14 May 2024
By William Xin, Director and Portfolio Manager, Fixed Income Asia
Since the onset of the year, Chinese authorities have embarked on strategic measures to stabilize the capital market and bolster economic growth. The People’s Bank of China (PBOC) has taken significant steps, including a 50 basis point cut in the reserve requirement ratio (RRR) – the largest since 2021 — followed by a historic 25 basis point decrease in the 5-year Loan Prime Rate (LPR). These policy actions have significantly boosted market sentiment, as reflected in the recent uplift in the Chinese stock market. These measures also align with our expectation of a supportive policy landscape in China for 2024.
The National People’s Congress (NPC) session in March established an economic growth target of around 5% for 2024, echoing last year’s goal and aligning with market expectations. However, the pursuit of this target is poised to be more challenging for the government this year due to a higher baseline and persisting economic headwinds, such as weakened domestic demand, industry oversupply, and diminished consumer and business confidence. Although we do not foresee a “bazooka-style” stimulus package as our base scenario, we anticipate the introduction of additional, coordinated policy support initiatives to reinforce market confidence and ensure sustainable growth beyond the immediate horizon.

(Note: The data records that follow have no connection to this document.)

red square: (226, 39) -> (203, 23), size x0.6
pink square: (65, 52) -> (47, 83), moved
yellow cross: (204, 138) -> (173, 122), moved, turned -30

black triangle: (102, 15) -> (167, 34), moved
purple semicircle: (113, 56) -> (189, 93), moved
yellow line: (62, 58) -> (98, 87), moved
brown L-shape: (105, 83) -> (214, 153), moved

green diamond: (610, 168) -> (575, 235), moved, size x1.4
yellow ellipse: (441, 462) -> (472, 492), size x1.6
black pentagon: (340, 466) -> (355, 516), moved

In this context, fiscal policy is expected to remain expansionary. The central government has taken a more proactive fiscal approach since late 2023, including issuing RMB 1 trillion in central government bonds.

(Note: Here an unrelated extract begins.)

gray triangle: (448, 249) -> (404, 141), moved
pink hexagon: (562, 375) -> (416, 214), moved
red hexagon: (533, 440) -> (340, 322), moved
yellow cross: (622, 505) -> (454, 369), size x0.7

The NPC’s official work report also signalled plans to issue 1 trillion yuan ($139 billion) in ultra-long special central government bonds this year, with a fiscal deficit target of 3%, unchanged from last year. These additional special bond issuances are not included in the official deficit calculation. Including these bonds, we project the country’s deficit could approach 4% of GDP. We also anticipate an increase in the Special Local Government Bond (SLGB) quota to RMB 4.0 trillion, with an expansion in the permissible use of these funds to foster growth.
The monetary policy stance is expected to remain accommodating to support real credit demand. Although no specific monetary policy measures will be announced at the NPC, we anticipate additional easing through various structural monetary policy tools, such as Pledged Supplementary Lending and targeted relending schemes. This approach is likely to be complemented by further reductions in the RRR, Medium Lending Facility (MLF) rate, and Loan Prime Rate (LPR) in the coming months.

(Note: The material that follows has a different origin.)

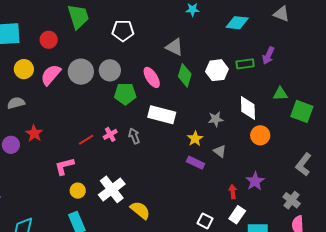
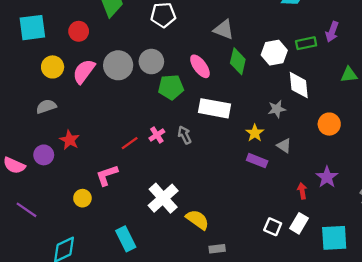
white diamond: (248, 108) -> (299, 85), moved
yellow circle: (78, 191) -> (82, 198), moved
white rectangle: (237, 215) -> (299, 223), moved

Furthermore, we expect more detailed property-specific policies to be unveiled at the NPC to address the sector’s ongoing weaknesses. More information on the “three major projects”—affordable housing construction, shanty town redevelopment, and the development of public infrastructure for both regular and emergency use—is anticipated, aligning with the Central Financial Work Conference’s directive last October to expedite efforts related to these projects. Additional policy support aimed at enhancing the supply of social housing, potentially including the acquisition of unsold private projects by local governments for conversion into public housing, is also anticipated.
The supportive measures and policy announcements from China signify a concerted effort to sustain economic growth and market stability. While these developments are broadly in line with expectations, they underscore the government’s commitment to navigating the current economic challenges. While the fiscal deficit target for 2024 is kept unchanged, the absolute size of the fiscal deficit is expected to increase by RMB 180 billion to RMB 4.06 trillion, surpassing 4 trillion for the first time in history.
We will monitor the progress of fiscal spending and local government bond issuances to assess if the support on the economy is sustained and how various sectors benefit from them. We also await further sector-specific announcements, such as those on property sector, which can provide clues to the extent of policy support for the sector and the potential trajectory from here.
Another area of investment opportunity, for example, could be bonds issued by local governments financing vehicles (LGFV). LGFVs play critical roles in infrastructure investments and promotion of economic growth, in line with the government’s focus this year. Liabilities of LGFVs are also expected to be lightened through the issuances of special refinancing local government bonds that can be used to pay down the LGFV debt, as well as other refinancing options that help extend their debt duration and reduce funding costs. There may be selective opportunities in high quality LGFV bonds with strategic importance and proven track record.
The dovish monetary policy stance will, however, keep China onshore bond yields low. Since December, the 10-year China government bond yield has fallen by 40 bps to a record low of 2.28% (7 Mar 24). The fall in onshore bond yields has reduced the appeal of China onshore bonds compared to USD-denominated bonds issued by similarly rated China entities. As such, we will maintain our preference for exposure in China USD credit, as opposed to onshore RMB-denominated ones, while we wait for better entry opportunities in the onshore space.
The value of investments will fluctuate, which will cause prices to fall as well as rise and you may not get back the original amount you invested. Past performance is not a guide to future performance.